*** Opening Records provided ***

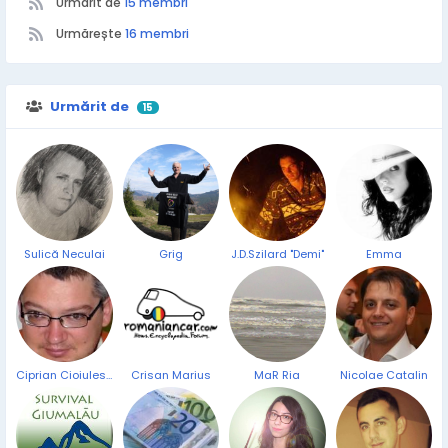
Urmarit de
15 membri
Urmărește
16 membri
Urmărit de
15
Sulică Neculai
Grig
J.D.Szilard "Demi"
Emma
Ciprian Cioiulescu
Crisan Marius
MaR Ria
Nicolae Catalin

*** Closing Records provided ***
*** Opening Records provided ***

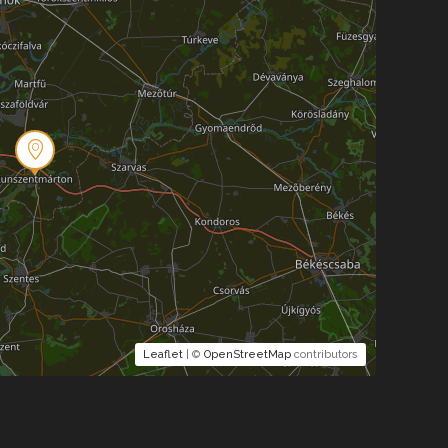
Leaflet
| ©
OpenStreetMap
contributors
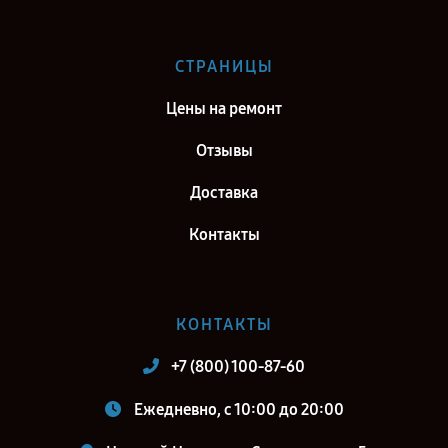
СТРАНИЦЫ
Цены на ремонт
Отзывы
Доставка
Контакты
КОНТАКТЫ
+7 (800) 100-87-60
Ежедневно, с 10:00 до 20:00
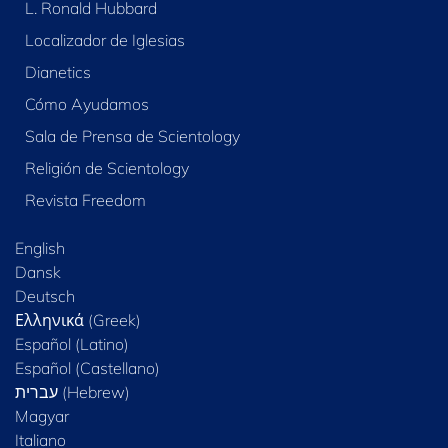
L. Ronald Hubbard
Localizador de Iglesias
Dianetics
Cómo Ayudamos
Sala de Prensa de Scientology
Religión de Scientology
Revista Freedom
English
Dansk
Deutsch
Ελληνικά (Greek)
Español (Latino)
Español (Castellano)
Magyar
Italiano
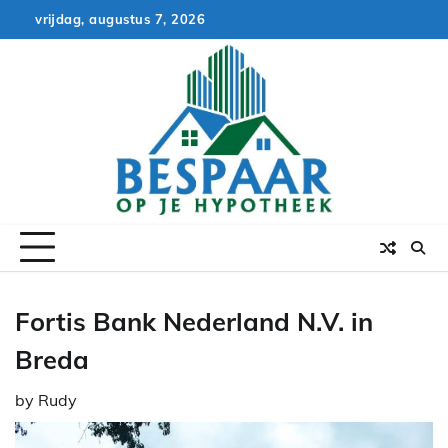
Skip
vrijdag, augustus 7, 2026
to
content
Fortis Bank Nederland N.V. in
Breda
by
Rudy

*** Closing Records provided ***
*** Opening Records provided ***

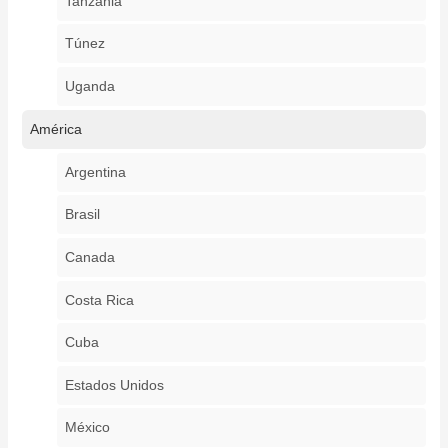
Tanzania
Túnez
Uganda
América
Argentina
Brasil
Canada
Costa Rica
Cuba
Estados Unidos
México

*** Closing Records provided ***

Note each line above that holds "Scientology", then copy all of them.

▶ [Task output]:
Sala de Prensa de Scientology
Religión de Scientology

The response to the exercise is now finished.